Ohtani struck out 10 and gave up one run on four hits, a solo shot to Kyle Tucker in the fifth inning. He exited after the seventh inning, having thrown 88 pitches and lowering his ERA to 2.10 in five starts, but surprisingly moved to right field for the eighth so that he could remain in the game to hit in the ninth.
It was yet another way to employ the versatile Ohtani, who has struck out 40, walked 20 and surrendered just 11 hits in 25 2/3 innings this season, while also smacking 10 homers at the plate.
“To see Shohei find the fastball command, that's what we've been talking about,” Angels manager Joe Maddon said. “That's what it's going to look like most of the time. He gives up the home run fly ball to left field that is probably an out in most ballparks, but he looked spectacular. And he said, ‘Yeah, I'm good to go play right field.’ I didn't want to waste an at-bat with him.”
The move didn’t work out, however, as relievers Aaron Slegers and Alex Claudio struggled, combining to allow four runs. Ohtani had one ball hit to him in right field and struck out looking in the ninth. Maddon said he didn’t give much consideration to leaving Ohtani in to pitch in the eighth, as he believed he had seen enough from the right-hander, who hasn’t thrown more than 92 pitches in any of his outings this season.
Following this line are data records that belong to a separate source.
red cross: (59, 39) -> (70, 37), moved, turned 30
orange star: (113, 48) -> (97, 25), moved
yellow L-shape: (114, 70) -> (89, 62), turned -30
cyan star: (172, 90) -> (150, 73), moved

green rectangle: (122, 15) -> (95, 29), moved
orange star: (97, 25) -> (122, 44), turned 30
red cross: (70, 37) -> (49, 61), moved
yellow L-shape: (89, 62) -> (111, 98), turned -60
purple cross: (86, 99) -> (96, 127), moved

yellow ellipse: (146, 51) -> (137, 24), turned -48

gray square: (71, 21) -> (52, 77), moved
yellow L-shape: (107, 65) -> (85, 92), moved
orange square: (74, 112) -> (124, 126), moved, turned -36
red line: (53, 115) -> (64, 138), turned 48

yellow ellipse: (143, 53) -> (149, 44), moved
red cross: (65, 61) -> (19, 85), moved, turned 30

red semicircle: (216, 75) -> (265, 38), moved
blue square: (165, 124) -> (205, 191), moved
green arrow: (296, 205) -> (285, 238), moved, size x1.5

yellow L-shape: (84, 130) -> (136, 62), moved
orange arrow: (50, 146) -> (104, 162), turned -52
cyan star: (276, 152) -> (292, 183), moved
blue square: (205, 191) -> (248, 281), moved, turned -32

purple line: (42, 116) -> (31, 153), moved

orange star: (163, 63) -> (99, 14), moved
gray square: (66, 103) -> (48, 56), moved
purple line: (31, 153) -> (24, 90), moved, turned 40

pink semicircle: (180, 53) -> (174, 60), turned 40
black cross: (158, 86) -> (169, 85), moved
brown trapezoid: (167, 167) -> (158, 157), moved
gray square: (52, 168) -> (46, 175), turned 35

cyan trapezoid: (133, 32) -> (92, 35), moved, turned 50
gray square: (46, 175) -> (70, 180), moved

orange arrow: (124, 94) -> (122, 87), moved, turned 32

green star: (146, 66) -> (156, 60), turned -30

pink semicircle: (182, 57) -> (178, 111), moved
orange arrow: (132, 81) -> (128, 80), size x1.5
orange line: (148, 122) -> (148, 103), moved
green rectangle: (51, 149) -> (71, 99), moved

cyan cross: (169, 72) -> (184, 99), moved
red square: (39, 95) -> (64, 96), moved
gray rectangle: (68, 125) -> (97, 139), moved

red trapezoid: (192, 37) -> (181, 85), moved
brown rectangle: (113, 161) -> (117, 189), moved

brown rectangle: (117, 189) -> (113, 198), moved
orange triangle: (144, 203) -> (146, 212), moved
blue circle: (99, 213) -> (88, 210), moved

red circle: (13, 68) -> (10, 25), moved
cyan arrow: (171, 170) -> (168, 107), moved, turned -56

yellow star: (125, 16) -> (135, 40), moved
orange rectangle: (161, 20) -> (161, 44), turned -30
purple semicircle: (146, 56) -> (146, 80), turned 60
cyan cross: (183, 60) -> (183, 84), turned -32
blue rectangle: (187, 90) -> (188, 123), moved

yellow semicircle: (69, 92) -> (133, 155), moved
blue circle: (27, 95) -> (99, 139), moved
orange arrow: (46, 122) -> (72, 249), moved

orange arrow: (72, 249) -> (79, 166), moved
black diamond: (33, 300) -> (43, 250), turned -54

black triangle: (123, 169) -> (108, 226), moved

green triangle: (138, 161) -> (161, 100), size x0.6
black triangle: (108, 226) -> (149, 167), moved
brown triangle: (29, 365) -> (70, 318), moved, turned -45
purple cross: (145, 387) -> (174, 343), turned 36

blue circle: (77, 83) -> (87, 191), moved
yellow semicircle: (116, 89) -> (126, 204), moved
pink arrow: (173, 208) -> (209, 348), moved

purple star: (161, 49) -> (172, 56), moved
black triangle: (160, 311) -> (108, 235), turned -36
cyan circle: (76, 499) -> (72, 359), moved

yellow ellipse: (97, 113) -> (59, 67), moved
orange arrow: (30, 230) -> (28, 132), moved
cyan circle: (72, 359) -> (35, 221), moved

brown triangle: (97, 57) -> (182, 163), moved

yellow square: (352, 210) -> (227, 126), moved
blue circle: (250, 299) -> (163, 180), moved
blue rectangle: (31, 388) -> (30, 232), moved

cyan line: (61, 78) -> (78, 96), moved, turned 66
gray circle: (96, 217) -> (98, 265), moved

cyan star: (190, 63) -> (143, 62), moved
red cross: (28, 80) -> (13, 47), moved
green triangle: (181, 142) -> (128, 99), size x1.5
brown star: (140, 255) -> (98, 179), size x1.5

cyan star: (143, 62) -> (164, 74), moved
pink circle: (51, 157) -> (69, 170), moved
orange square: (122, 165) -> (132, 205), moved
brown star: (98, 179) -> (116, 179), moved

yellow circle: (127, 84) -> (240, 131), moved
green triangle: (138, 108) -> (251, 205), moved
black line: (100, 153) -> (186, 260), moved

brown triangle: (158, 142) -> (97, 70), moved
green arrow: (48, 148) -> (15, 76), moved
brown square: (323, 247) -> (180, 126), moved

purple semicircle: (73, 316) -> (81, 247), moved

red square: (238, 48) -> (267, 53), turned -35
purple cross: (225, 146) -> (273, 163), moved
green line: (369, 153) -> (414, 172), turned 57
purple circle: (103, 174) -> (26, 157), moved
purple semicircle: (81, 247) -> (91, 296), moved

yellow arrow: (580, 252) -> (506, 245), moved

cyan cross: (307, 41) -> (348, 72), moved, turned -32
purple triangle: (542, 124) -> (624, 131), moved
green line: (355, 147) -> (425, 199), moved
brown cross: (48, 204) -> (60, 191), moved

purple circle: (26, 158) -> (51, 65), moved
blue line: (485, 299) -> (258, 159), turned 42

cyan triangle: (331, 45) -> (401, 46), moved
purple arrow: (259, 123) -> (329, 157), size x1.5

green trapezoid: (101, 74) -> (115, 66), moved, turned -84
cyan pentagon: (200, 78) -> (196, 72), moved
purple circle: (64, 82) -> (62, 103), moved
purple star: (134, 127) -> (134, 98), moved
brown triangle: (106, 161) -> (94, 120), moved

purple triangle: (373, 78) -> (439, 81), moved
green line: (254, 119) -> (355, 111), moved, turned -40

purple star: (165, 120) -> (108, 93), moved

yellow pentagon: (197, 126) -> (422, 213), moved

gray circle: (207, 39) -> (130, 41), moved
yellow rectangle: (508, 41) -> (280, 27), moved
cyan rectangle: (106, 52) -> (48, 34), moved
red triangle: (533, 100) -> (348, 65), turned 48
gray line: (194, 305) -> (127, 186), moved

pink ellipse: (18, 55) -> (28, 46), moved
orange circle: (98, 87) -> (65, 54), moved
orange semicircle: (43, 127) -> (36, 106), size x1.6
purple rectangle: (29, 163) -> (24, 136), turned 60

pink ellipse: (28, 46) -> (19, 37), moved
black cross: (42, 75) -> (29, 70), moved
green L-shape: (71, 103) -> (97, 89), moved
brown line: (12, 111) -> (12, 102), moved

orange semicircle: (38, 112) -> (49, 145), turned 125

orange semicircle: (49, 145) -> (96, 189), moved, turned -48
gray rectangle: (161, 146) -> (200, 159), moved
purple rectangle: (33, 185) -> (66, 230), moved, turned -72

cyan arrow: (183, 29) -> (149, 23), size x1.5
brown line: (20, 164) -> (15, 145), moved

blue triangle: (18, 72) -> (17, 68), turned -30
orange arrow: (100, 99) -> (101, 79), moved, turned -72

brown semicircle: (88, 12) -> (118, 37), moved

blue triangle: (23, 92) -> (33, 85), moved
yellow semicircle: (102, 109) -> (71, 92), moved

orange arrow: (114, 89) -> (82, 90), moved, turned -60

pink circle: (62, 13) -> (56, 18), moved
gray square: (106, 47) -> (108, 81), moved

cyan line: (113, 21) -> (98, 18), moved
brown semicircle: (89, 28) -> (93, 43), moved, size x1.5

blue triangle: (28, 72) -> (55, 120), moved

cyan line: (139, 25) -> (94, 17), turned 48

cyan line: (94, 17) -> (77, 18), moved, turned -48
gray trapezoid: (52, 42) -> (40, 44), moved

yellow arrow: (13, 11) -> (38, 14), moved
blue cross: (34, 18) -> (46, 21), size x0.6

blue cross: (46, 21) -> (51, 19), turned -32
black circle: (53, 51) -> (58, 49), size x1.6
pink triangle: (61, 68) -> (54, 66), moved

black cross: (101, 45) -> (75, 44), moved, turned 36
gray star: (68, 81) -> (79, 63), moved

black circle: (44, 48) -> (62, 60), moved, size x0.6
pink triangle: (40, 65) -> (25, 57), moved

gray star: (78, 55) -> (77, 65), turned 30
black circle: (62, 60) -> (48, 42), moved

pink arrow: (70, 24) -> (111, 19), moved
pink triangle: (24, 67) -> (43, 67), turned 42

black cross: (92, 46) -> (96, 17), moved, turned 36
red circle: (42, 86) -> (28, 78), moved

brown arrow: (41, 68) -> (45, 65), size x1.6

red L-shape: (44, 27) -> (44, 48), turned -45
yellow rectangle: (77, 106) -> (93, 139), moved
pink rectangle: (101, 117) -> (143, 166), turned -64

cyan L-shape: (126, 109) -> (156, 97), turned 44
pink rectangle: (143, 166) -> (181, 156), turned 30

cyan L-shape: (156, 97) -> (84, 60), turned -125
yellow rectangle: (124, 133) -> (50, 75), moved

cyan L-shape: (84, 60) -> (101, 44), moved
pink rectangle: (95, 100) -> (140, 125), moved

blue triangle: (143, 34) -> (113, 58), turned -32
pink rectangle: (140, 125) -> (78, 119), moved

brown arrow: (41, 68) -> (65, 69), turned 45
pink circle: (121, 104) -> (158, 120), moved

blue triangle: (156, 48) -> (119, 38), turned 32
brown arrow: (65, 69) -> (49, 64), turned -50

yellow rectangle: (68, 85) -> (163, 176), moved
“I was really anticipating 1-1 into the top of the ninth and it didn't occur,” Maddon said. “But I think his full complement of talents were on display tonight. That was the perfect storm basically where he was coming up in the batting order, pitching seven innings. It was all there. It couldn't have worked out any better, other than the outcome."
Ohtani entered with a 9.00 ERA in the first inning this season but a 0.61 ERA in all other frames as he’s struggled to get into a rhythm on the mound early in games. It looked like he could run into trouble early again, promptly giving up a single to Jose Altuve on the first pitch of the game. But he bounced back to retire the next three batters, including two by strikeout. Ohtani threw 12 pitches in the first, marking the first time he'd thrown fewer than 20 pitches in an opening frame this year.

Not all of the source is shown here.